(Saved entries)
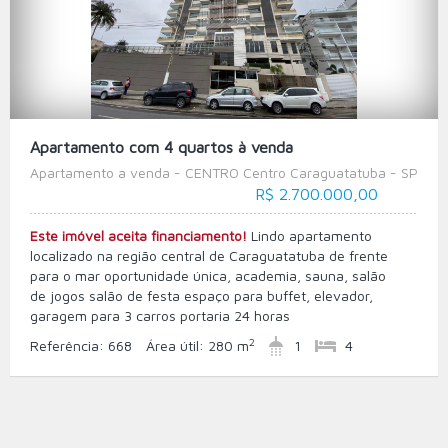
Apartamento com 4 quartos à venda
Apartamento a venda - CENTRO Centro Caraguatatuba - SP
R$ 2.700.000,00
Este imóvel aceita financiamento!
Lindo apartamento
localizado na região central de Caraguatatuba de frente
para o mar oportunidade única, academia, sauna, salão
de jogos salão de festa espaço para buffet, elevador,
garagem para 3 carros portaria 24 horas
2
Referência:
668
Área útil:
280 m
1
4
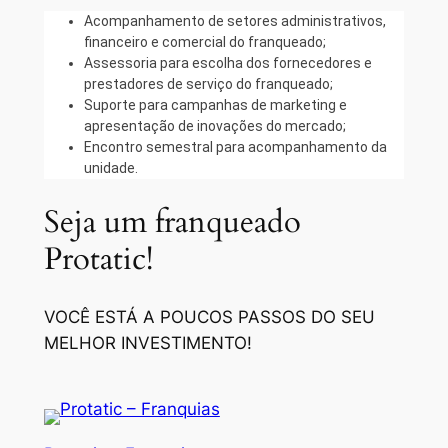
Acompanhamento de setores administrativos,
financeiro e comercial do franqueado;
Assessoria para escolha dos fornecedores e
prestadores de serviço do franqueado;
Suporte para campanhas de marketing e
apresentação de inovações do mercado;
Encontro semestral para acompanhamento da
unidade.
Seja um franqueado
Protatic!
VOCÊ ESTÁ A POUCOS PASSOS DO SEU
MELHOR INVESTIMENTO!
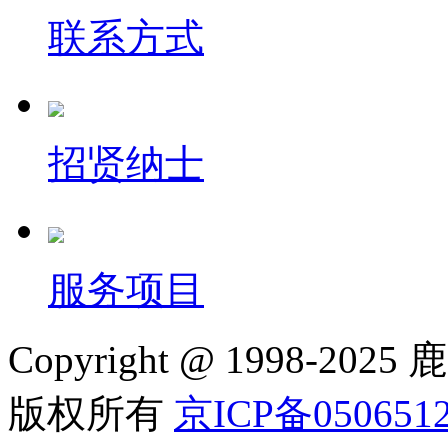
联系方式
招贤纳士
服务项目
Copyright @ 1998
版权所有
京ICP备050651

## TASK DIRECTIONS
Write out the entries again word for word. Do not include the pictures.

## OUTPUT
Apartamento com 4 quartos à venda
Apartamento a venda - CENTRO Centro Caraguatatuba - SP
R$ 2.700.000,00
Este imóvel aceita financiamento!
Lindo apartamento
localizado na região central de Caraguatatuba de frente
para o mar oportunidade única, academia, sauna, salão
de jogos salão de festa espaço para buffet, elevador,
garagem para 3 carros portaria 24 horas
2
Referência:
668
Área útil:
280 m
1
4
Acompanhamento de setores administrativos,
financeiro e comercial do franqueado;
Assessoria para escolha dos fornecedores e
prestadores de serviço do franqueado;
Suporte para campanhas de marketing e
apresentação de inovações do mercado;
Encontro semestral para acompanhamento da
unidade.
Seja um franqueado
Protatic!
VOCÊ ESTÁ A POUCOS PASSOS DO SEU
MELHOR INVESTIMENTO!
联系方式
招贤纳士
服务项目
Copyright @ 1998
版权所有
京ICP备050651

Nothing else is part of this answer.